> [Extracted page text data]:
┄┄┄┄┄┄

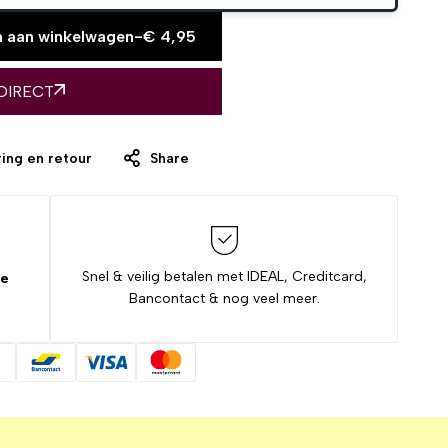
 aan winkelwagen
-
€
4,95
DIRECT
ing en retour
Share
Snel & veilig betalen met IDEAL, Creditcard,
de
Bancontact & nog veel meer.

┄┄┄┄┄┄

> [WHAT IS REQUIRED]:
Excluding the pictures, reproduce every entry exactly as given.

> [PROBLEM SOLUTION]:
 aan winkelwagen
-
€
4,95
DIRECT
ing en retour
Share
Snel & veilig betalen met IDEAL, Creditcard,
de
Bancontact & nog veel meer.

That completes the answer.